Reality Boy is a first person perspective book about Gerald, a teenager who was on two episodes of a nanny reality show when he was six. He rose to fame when he crapped on different things out of anger. Unfortunately, he has yet to live that fame down and has the nickname of The Crapper. His family life is a complete mess. Gerald is in special education classes even though he can definitely handle mainstream classes. He works at the local arena center at the concession stand where there’s a girl that he really, really is into. What Reality Boy is ultimately about is Gerald learning to be present, in the moment, and confront why his family life is so terrible.

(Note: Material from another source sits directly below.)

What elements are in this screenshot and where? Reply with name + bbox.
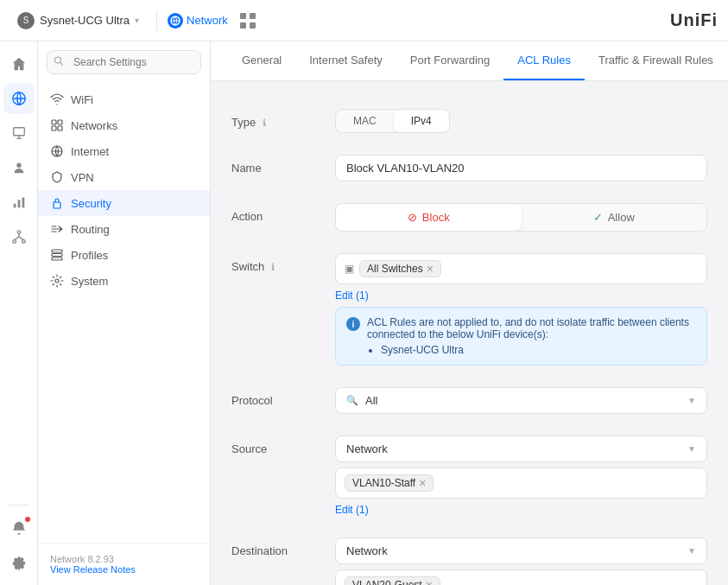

Gerald’s got some major anger and violence issues. I don’t find his issues excusable, yet when you place them in context they make sense. You see, his sister Tasha is completely awful and has tried to hurt him many, many times. Yet, his mother ignores it and refuses to acknowledge Tasha’s issues, blaming everything on Gerald instead. So, Gerald does this thing where he reverts to his imagination and daydreams that he’s in a place and time called Gersday where everything is peaceful and Tasha and his mother are not welcome. Unfortunately, though, Gerald spends way too much time in his head and finds it hard to be present and real in the moment.
So, there is a romance in this book and I wasn’t into that very much except for how it shows how two people can help heal each other. It shows how being vulnerable makes someone stronger in the end and how it’s okay to open yourself up to other people. I don’t think the romance detracts from the book, but I just wasn’t like OMG SHIP IT. No. Not at all. I think really, the best thing about Reality Boy is the exploration of Gerald’s anger issues and how he really learns to control himself and overcome a terrible hand in life. It’s like Gerald undergoes some empathy building and well, that character development really appealed to me.
I would say that if you haven’t read anything by AS King, this might not be the book to start with, however if you are a diehard fan and are patient enough to get past all the bits about Gerald’s bodily functions, pick up Reality Boy.